Repeat the data as given. Images do not go in the copy.

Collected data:
◆ ◆ ◆ ◆ ◆ ◆ ◆

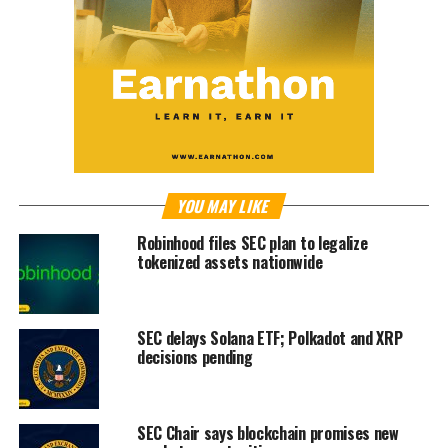
YOU MAY LIKE
Robinhood files SEC plan to legalize
tokenized assets nationwide
SEC delays Solana ETF; Polkadot and XRP
decisions pending
SEC Chair says blockchain promises new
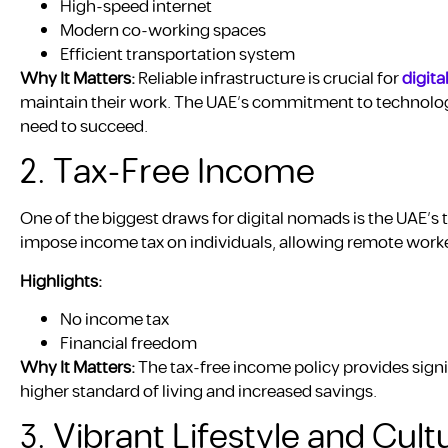
High-speed internet
Modern co-working spaces
Efficient transportation system
Why It Matters:
Reliable infrastructure is crucial for
digit
maintain their work. The UAE’s commitment to technolo
need to succeed.
2. Tax-Free Income
One of the biggest draws for digital nomads is the UAE’s 
impose income tax on individuals, allowing remote work
Highlights:
No income tax
Financial freedom
Why It Matters:
The tax-free income policy provides signif
higher standard of living and increased savings.
3. Vibrant Lifestyle and Cultu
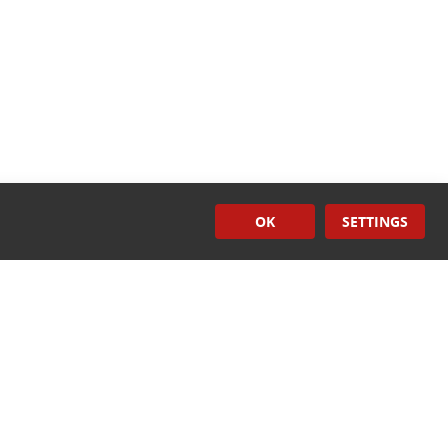
OK
SETTINGS
Surface
Treatment
CONTACT US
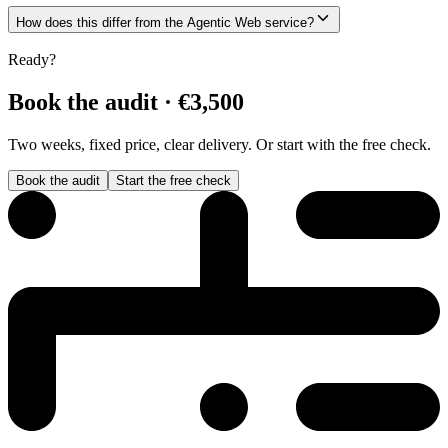
How does this differ from the Agentic Web service?
Ready?
Book the audit · €3,500
Two weeks, fixed price, clear delivery. Or start with the free check.
Book the audit
Start the free check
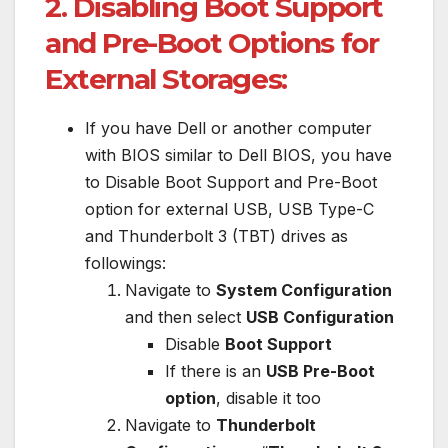
2. Disabling Boot Support
and Pre-Boot Options for
External Storages:
If you have Dell or another computer
with BIOS similar to Dell BIOS, you have
to Disable Boot Support and Pre-Boot
option for external USB, USB Type-C
and Thunderbolt 3 (TBT) drives as
followings:
Navigate to
System Configuration
and then select
USB Configuration
Disable
Boot Support
If there is an
USB Pre-Boot
option
, disable it too
Navigate to
Thunderbolt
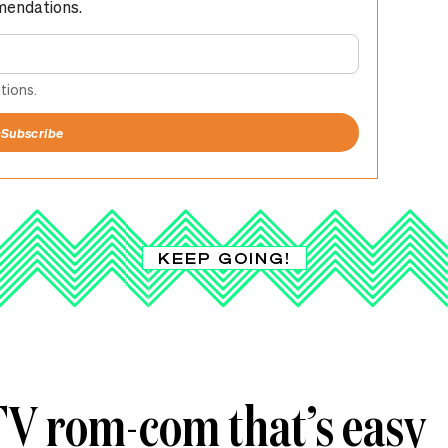
mendations.
tions.
+
Subscribe
KEEP GOING!
 TV rom-com that’s easy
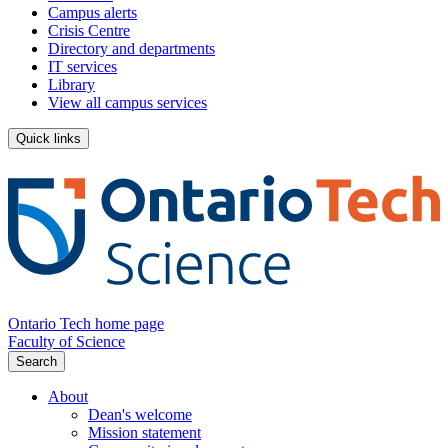
Campus alerts
Crisis Centre
Directory and departments
IT services
Library
View all campus services
Quick links
Ontario Tech home page
Faculty of Science
Search
About
Dean's welcome
Mission statement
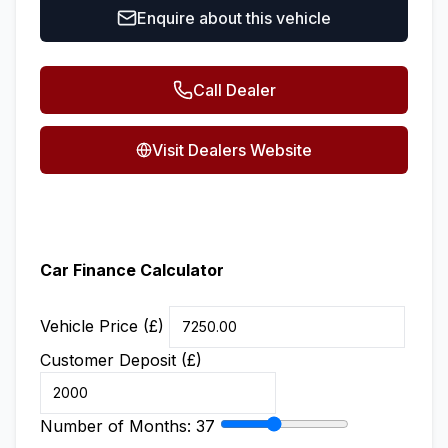
Enquire about this vehicle
Call Dealer
Visit Dealers Website
Car Finance Calculator
Vehicle Price (£)
Customer Deposit (£)
Number of Months:
37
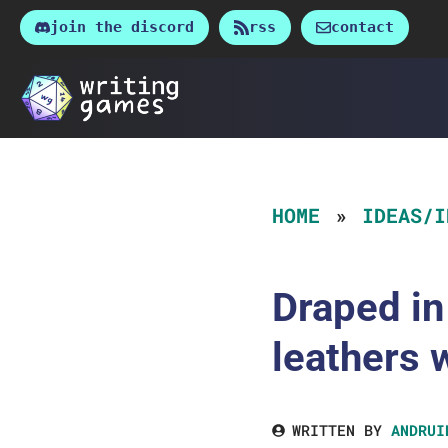
Skip
join the discord
rss
contact
to
content
HOME
IDEAS/I
Draped in
leathers 
WRITTEN BY
ANDRUI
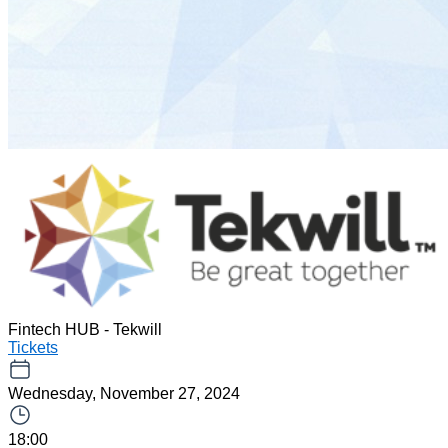
Fintech HUB - Tekwill
Tickets
Wednesday, November 27, 2024
18:00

◆ ◆ ◆ ◆ ◆ ◆ ◆

=== Result of this exercise ===
YOU MAY LIKE
Robinhood files SEC plan to legalize
tokenized assets nationwide
SEC delays Solana ETF; Polkadot and XRP
decisions pending
SEC Chair says blockchain promises new
High-speed internet
Modern co-working spaces
Efficient transportation system
Why It Matters:
Reliable infrastructure is crucial for
digit
maintain their work. The UAE’s commitment to technolo
need to succeed.
2. Tax-Free Income
One of the biggest draws for digital nomads is the UAE’s 
impose income tax on individuals, allowing remote work
Highlights:
No income tax
Financial freedom
Why It Matters:
The tax-free income policy provides signif
higher standard of living and increased savings.
3. Vibrant Lifestyle and Cultu
OK
SETTINGS
Surface
Treatment
CONTACT US
How does this differ from the Agentic Web service?
Ready?
Book the audit · €3,500
Two weeks, fixed price, clear delivery. Or start with the free check.
Book the audit
Start the free check
2. Disabling Boot Support
and Pre-Boot Options for
External Storages:
If you have Dell or another computer
with BIOS similar to Dell BIOS, you have
to Disable Boot Support and Pre-Boot
option for external USB, USB Type-C
and Thunderbolt 3 (TBT) drives as
followings:
Navigate to
System Configuration
and then select
USB Configuration
Disable
Boot Support
If there is an
USB Pre-Boot
option
, disable it too
Navigate to
Thunderbolt
mendations.
tions.
+
Subscribe
KEEP GOING!
 TV rom-com that’s easy
Campus alerts
Crisis Centre
Directory and departments
IT services
Library
View all campus services
Quick links
Ontario Tech home page
Faculty of Science
Search
About
Dean's welcome
Mission statement
Enquire about this vehicle
Call Dealer
Visit Dealers Website
Car Finance Calculator
Vehicle Price (£)
Customer Deposit (£)
Number of Months:
37
Skip
join the discord
rss
contact
to
content
HOME
IDEAS/I
Draped in
leathers 
WRITTEN BY
ANDRUI
Fintech HUB - Tekwill
Tickets
Wednesday, November 27, 2024
18:00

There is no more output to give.